Human Gesture, Action, and Activity Recognition

1. Introduction

The Intelligent Systems Laboratory at RPI has long performed research related to human gesture, action, and activity recognition. Specifically, we have performed research in human body detection and tracking, 2D/3D body pose estimation, body landmark/part detection and tracking, body gesture recognition, human event and complex activity recognition. These efforts have been supported by different governmental agencies including DARPA, ARO, ONR, AFOSR, DOT, and NSF.

2. Our work

2.1 Human action recognition, Localization, and Synthsis

Skeleton-based human action recognition with a physics-augmented encoder-decoder network
Hongji Guo, Alexander Aved, Coller Roller, Erika Ardiles-Cruz, Qiang Ji
SPIE DCS 2023
In this work, we propose a physics-augmented encoder and decoder model that produces physically plausible geometric features for human action recognition. Specifically, given the input skeleton sequence, the encoder performs a spatiotemporal graph convolution to produce spatiotemporal features for both predicting human actions and estimating the generalized positions and forces of body joints. The decoder, implemented as an ODE solver, takes the joint forces and solves the Euler-Lagrangian equation to reconstruct the skeletons in the next frame. By training the model to simultaneously minimize the action classification and the 3D skeleton reconstruction errors, the encoder is ensured to produce features that are consistent with both body skeletons and the underlying body dynamics as well as being discriminative. The physics-augmented spatiotemporal features are used for human action classification.

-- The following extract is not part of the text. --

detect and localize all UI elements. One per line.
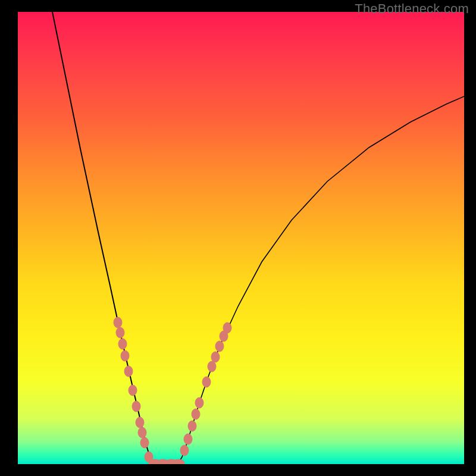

Uncertainty-Based Spatial-Temporal Attention for Online Action Detection
Hongji Guo, Zhou Ren, Yi Wu, Gang Hua, and Qiang Ji
ECCV 2022
[Project Page]
Online action detection aims at detecting the ongoing action in a streaming video. In this paper, we proposed an uncertainty-based spatial-temporal attention for online action detection. By explicitly modeling the distribution of model parameters, we extend the baseline models in a probabilistic manner. Then we quantify the predictive uncertainty and use it to generate spatial-temporal attention that focus on large mutual information regions and frames. For inference, we introduce a twostream framework that combines the baseline model and the probabilistic model based on the input uncertainty

Bayesian Adversarial Human Motion Synthesis
Rui Zhao, Hui Su, and Qiang Ji
CVPR 2020
We proposed a generative probabilistic model for human motion synthesis. It has a hierarchy of three layers. At the bottom layer, we utilize Hidden semi-Markov Model(HSMM), which explicitly models the spatial pose, temporal transition and speed variations in motion sequences. At the middle layer, HSMM parameters are treated as random variables which are allowed to vary across data instances in order to capture large intra- and inter-class variations. At the top layer, hyperparameters define the prior distributions of parameters, preventing the model from overfitting.

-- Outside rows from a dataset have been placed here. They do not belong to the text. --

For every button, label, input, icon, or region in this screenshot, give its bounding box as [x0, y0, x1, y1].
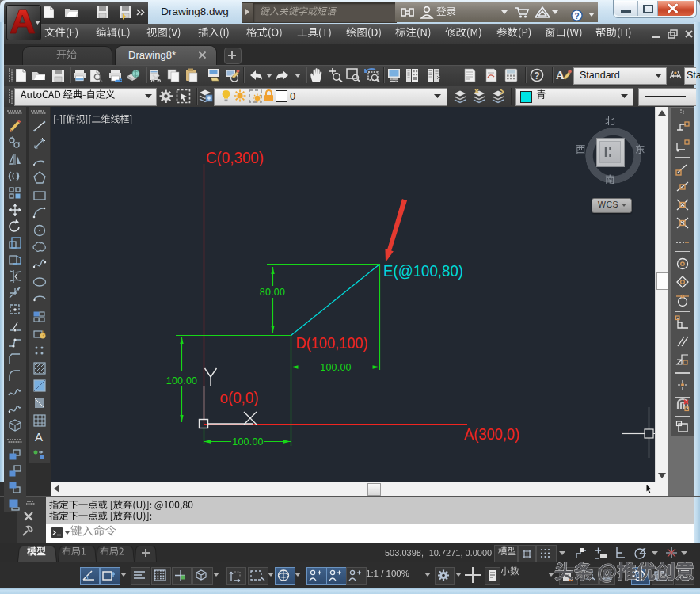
- svg-text:100.00: 100.00: [232, 436, 263, 447]
- svg-text:80.00: 80.00: [260, 287, 285, 298]
- svg-text:?: ?: [534, 70, 539, 82]
- svg-text:E(@100,80): E(@100,80): [383, 261, 463, 280]
- svg-text:100.00: 100.00: [320, 362, 351, 373]
- svg-text:o(0,0): o(0,0): [220, 388, 259, 406]
- svg-text:100.00: 100.00: [166, 375, 197, 386]
- svg-text:A: A: [35, 430, 43, 444]
- svg-text:?: ?: [574, 12, 579, 21]
- svg-text:A(300,0): A(300,0): [464, 425, 519, 443]
- svg-text:A: A: [556, 69, 565, 82]
- svg-text:D(100,100): D(100,100): [296, 333, 368, 352]
- svg-text:C(0,300): C(0,300): [206, 148, 264, 166]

Bayesian Graph Convolution LSTM for Skeleton Based Action Recognition
Rui Zhao, Kang Wang, Hui Su, Qiang Ji
ICCV 2019
We utilize graph convolution to extract structure-aware feature representation from pose data by exploiting the skeleton anatomy. Long short-term memory (LSTM) network is then used to capture the temporal dynamics of the data. Finally, the whole model is extended under the Bayesian framework to a probabilistic model in order to better capture the stochasticity and variation in the data.

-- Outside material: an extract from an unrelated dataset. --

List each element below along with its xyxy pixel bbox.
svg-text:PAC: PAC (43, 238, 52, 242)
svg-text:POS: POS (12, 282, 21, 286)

Bayesian Hierarchical Dynamic Model for Human Action Recognition
Rui Zhao, Hui Su, and Qiang Ji
CVPR 2019
We proposed a probabilistic model called Hierarchical Dynamic Model (HDM). Leveraging on Bayesian framework, the model parameters are allowed to vary across different sequences of data, which increase the capacity of the model to adapt to intra-class variations on both spatial and temporal extent of actions. Meanwhile, the generative learning process allows the model to preserve the distinctive dynamic pattern for each action class.

Spatio-temporal Deep Q-networks for Human Activity Localization
Wanru Xu, Jian Yu, Zhengjiang Miao, Lili Wan and Qiang ji
IEEE Transaction on Circuits and Systmes for Video Technology, 2019
We propose a unified spatio-temporal deep Q-network (ST-DQN), consisting of a temporal Q-network and a spatial Q-network, to learn an optimized search strategy. Specifically, the spatial Q-network is a novel two-branch sequence-to-sequence deep Q-network, called TBSS-DQN.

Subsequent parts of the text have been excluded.